Extracted page text data

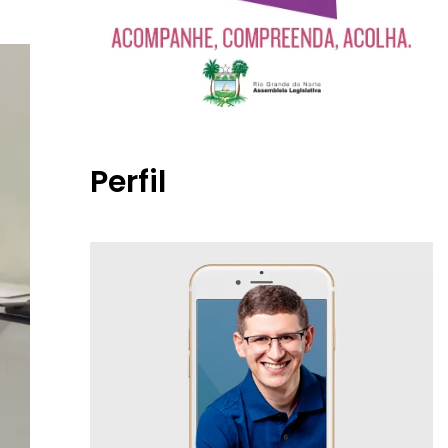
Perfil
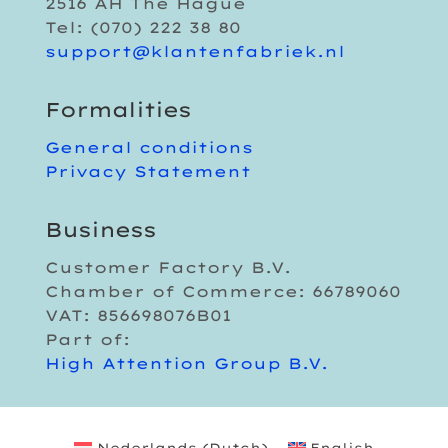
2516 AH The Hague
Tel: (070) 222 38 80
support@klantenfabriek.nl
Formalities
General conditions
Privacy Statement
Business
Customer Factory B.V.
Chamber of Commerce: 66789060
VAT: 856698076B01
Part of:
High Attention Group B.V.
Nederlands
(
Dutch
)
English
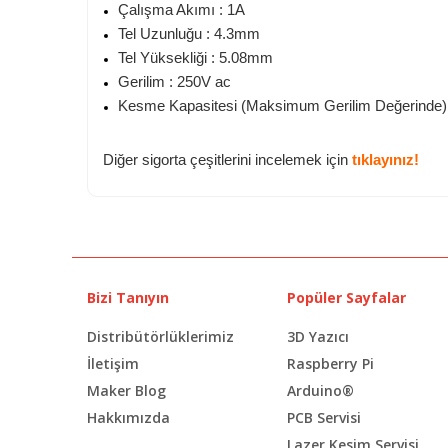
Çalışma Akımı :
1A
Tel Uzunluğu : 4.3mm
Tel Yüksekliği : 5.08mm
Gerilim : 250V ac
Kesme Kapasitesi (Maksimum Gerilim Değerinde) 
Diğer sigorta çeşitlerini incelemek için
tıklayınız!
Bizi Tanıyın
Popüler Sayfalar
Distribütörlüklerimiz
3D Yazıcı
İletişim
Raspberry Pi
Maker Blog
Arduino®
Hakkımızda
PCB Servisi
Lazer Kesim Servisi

---

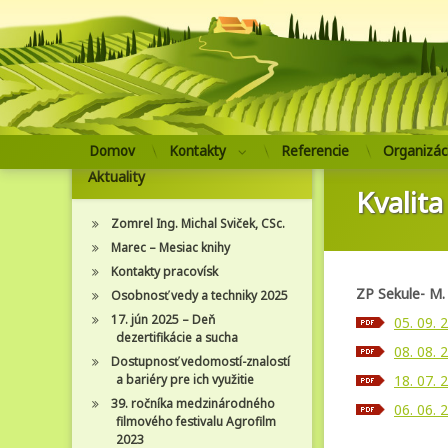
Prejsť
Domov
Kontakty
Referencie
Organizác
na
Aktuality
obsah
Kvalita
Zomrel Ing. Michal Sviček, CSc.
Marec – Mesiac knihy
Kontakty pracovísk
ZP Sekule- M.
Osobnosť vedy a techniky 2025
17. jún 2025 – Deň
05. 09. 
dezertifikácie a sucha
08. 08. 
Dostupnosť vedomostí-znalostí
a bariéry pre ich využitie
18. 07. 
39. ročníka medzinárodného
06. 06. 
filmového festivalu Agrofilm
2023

Instructions for the task
Copy each line above where "Gerilim" appears.

Output of the task
Gerilim : 250V ac
Kesme Kapasitesi (Maksimum Gerilim Değerinde) 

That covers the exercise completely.